The Police family gathered today to farewell one of our own.
An estimated 1500 members of Police staff gathered at Eden Park, Auckland, with the loved ones and friends of Constable Matthew Hunt – a day short of three weeks since his death.
There was a guard of honour, a Police haka, dogs, a piper and a salute from the Eagle helicopter as the cortege arrived and departed.
Inside there were tears and laughter as speakers paid tribute to a son, brother, nephew, friend and valued colleague.
Commissioner Andrew Coster led the Police tributes. Also speaking was Sergeant Dean Taylor, Matt’s supervisor in his home town Orewa for most of his two years, eight months of service.
Commissioner Coster said Matt’s death had touched all New Zealanders. He pledged that Police would honour his memory by continuing to serve our communities in the same spirit that Matt brought to his work.
“We, together, will never forget him,” he said. “We will continue to honour his life, his service and kindness to others, his integrity, his generosity; and we will honour it for generations to come.
“We will do this in the way we go about our business, with the courage and compassion that Matt showed as he made his contribution to building a safer country for all who live or visit here.”
Commissioner Coster said while part of the satisfaction of policing lay in dealing with the unexpected, it also brought danger. He quoted the minister at the funeral of Constable Jim Richardson, who was shot dead in Lower Hutt.
“In 1963 the minister at another Police funeral said this: ‘We are reminded that there is a price to be paid for upholding the law. We are not always mindful of how much the police are required to give’.
“On 19 June we saw the terrible truth of those words. We are appalled by the senseless taking of a young life in the sort of circumstances which keep us awake at night.
“But the job of policing goes on. Every day and night, women and men put on the uniform as Matt did, and go out there as Matt did – not knowing what the shift will bring, but knowing that their actions will make a difference.”
Among the mourners were Prime Minister Jacinda Ardern, Police Minister Stuart Nash and Matt’s colleague who was injured in the shooting on 19 July.
Dean, Matt’s supervisor in PST section 4 at Orewa, recapped his Police career.

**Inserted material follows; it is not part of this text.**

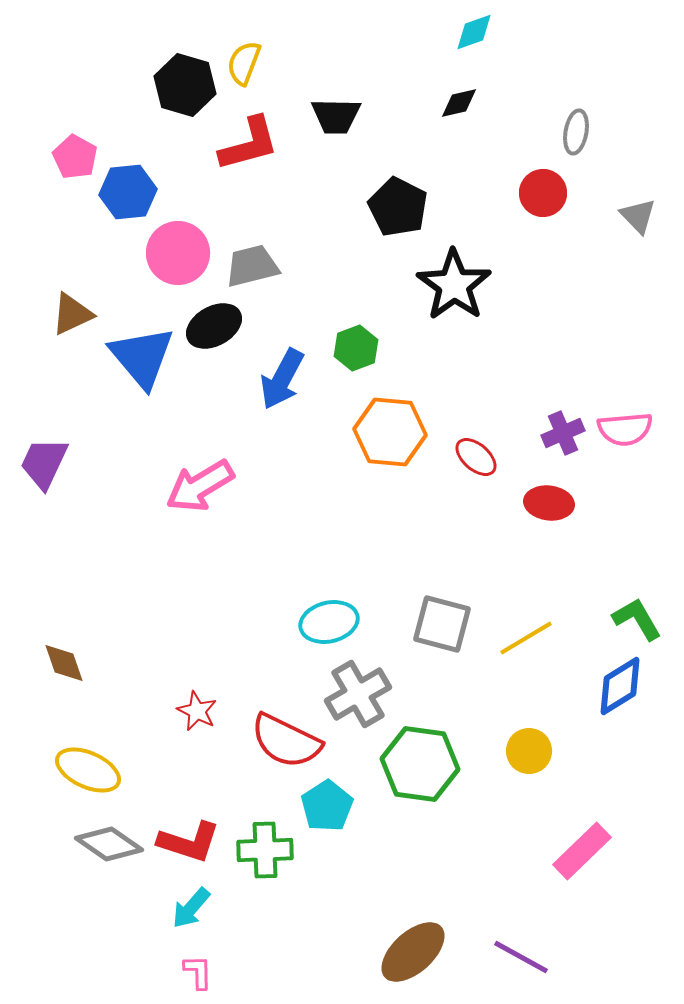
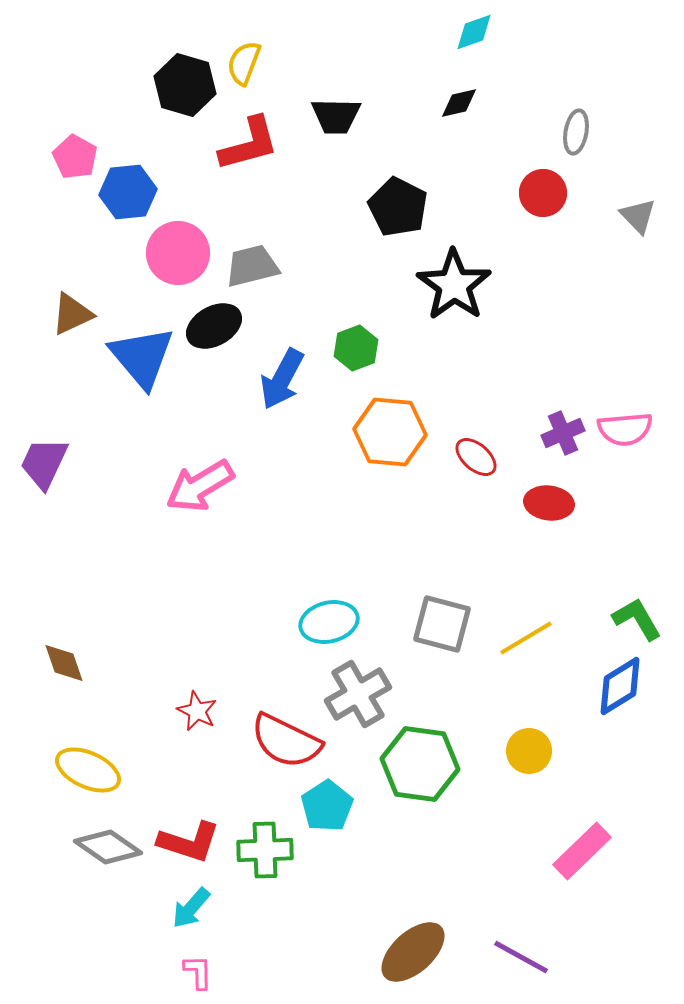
gray diamond at (109, 844): moved 1 px left, 3 px down
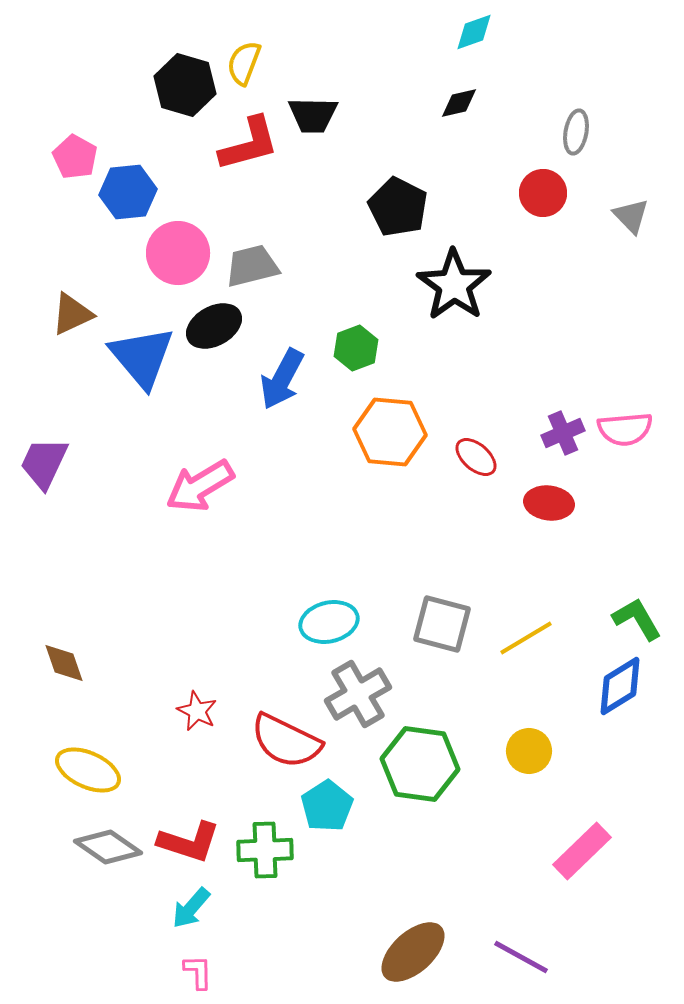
black trapezoid at (336, 116): moved 23 px left, 1 px up
gray triangle at (638, 216): moved 7 px left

“Matt was a humble guy - he wouldn't have wanted any of this fuss,” he said. “However Matt, on this occasion you deserve all this.”
He remembered Matt as quiet, methodical and eager to learn. He was a perfectionist in his work and very particular about his appearance and, said Dean, had a fan club among the regular female clients at Orewa – including one who said she’d had her eyebrows done for him.
He was a great communicator who rarely had to use tactical options, preferring to negotiate: “In two-and-a-half years of frontline police work I believe Matt has only had to write one tactical options report”.
Matt’s ambition was to join CIB. Dean said he had been tackling increasingly complex investigative work and left Orewa shortly before his death to broaden his experience of policing at other stations before applying for CIB induction.
“That was Matt – humble, caring and proud. He made an impression on all who met him. He was so proud of wearing the uniform.
“I just want to finish by saying: Matt, rest in peace. I’ve got the team – you will not be forgotten.”
Three of Matt’s closest friends shared their memories of him, from the ‘goofy little kid with purple-framed glasses and a questionable hairstyle” on his first day at school to the impeccably turned out young man “who had no idea how handsome he was”.
They recounted adventures at university, backpacking through Europe to the 2015 Rugby World Cup, flatting together, weddings, golf and lawn bowls. It was fitting to be at Eden Park, where they had spent happy times together watching rugby.
Matt’s uncle Robert Winterbottom and sister Ellie shared their own memories. He had “found his forever family with Police”, said his mother Diane.
“Every day, in every way, you made me so, so proud to be your mother,” she said.
At the end of the service, Police pallbearers carried Matthew’s coffin out into the stadium, where the seat he occupied on his last visit, a few days before his death, has been designated a seat of honour in his memory.
On the pitch the flag from the coffin was carefully folded and presented to Matt’s family by Commissioner Coster. Hundreds of colleagues performed a haka and the cortege pulled away, led by a piper, behind the goalposts and between the lines of appropriately impeccable blue uniforms.
Moe mai rā Matt - you will not be forgotten.